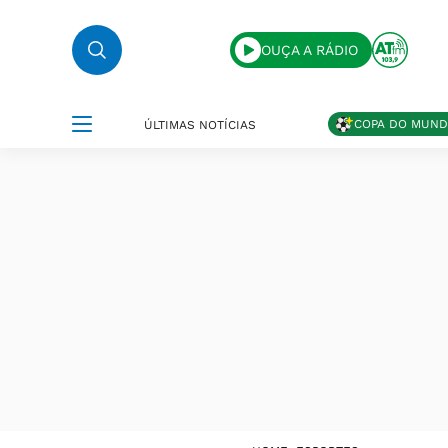
OUÇA A RÁDIO
COPA DO MUN
ÚLTIMAS NOTÍCIAS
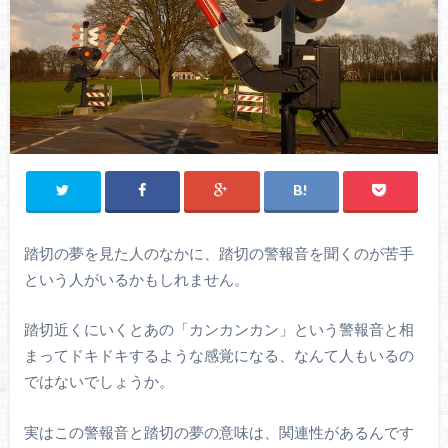
踏切の夢を見た人のなかに、踏切の警報音を聞くのが苦手
という人がいるかもしれません。
踏切近くにいくとあの「カンカンカン」という警報音と相
まってドキドキするような感覚になる、なんて人もいるの
ではないでしょうか。
実はこの警報音と踏切の夢の意味は、関連性があるんです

────────

_Work required_
Return each entry exactly as it stands above, apart from any images.

_Response box_
OUÇA A RÁDIO
COPA DO MUN
ÚLTIMAS NOTÍCIAS
踏切の夢を見た人のなかに、踏切の警報音を聞くのが苦手
という人がいるかもしれません。
踏切近くにいくとあの「カンカンカン」という警報音と相
まってドキドキするような感覚になる、なんて人もいるの
ではないでしょうか。
実はこの警報音と踏切の夢の意味は、関連性があるんです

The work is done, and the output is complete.